» WHAT IS REQUIRED
Extract every entry word for word.

++++++++

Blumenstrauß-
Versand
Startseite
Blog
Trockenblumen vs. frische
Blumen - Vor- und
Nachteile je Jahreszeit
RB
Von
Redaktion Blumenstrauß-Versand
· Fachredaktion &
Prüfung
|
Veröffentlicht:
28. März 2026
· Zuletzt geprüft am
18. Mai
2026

++++++++

» RESULT FOR THIS TASK
Blumenstrauß-
Versand
Startseite
Blog
Trockenblumen vs. frische
Blumen - Vor- und
Nachteile je Jahreszeit
RB
Von
Redaktion Blumenstrauß-Versand
· Fachredaktion &
Prüfung
|
Veröffentlicht:
28. März 2026
· Zuletzt geprüft am
18. Mai
2026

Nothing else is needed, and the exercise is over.